* **What is needed**:
Take every line from the records below that includes the word "минут".

* **Given data**:
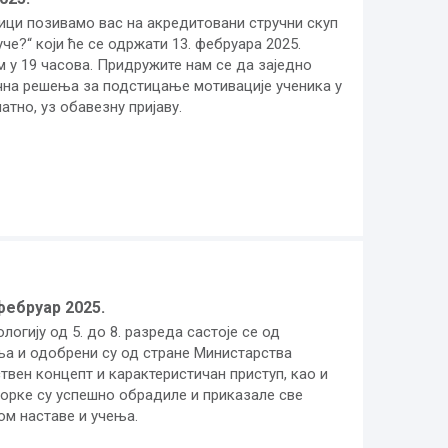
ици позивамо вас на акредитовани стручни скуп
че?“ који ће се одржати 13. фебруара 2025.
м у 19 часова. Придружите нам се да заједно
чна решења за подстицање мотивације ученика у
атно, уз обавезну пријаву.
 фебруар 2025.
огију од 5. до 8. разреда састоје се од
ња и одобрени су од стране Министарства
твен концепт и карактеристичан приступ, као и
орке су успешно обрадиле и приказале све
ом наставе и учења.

==

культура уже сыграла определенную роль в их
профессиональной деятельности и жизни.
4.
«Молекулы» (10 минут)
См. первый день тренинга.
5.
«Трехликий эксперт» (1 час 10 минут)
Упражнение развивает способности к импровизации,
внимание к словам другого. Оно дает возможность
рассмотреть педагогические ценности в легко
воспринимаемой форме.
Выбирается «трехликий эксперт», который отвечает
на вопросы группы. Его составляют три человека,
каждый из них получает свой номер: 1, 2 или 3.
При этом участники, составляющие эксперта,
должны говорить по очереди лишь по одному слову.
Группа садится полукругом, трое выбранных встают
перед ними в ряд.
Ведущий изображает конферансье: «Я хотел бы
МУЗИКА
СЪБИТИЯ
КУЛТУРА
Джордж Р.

* **Answer space**:
«Молекулы» (10 минут)
«Трехликий эксперт» (1 час 10 минут)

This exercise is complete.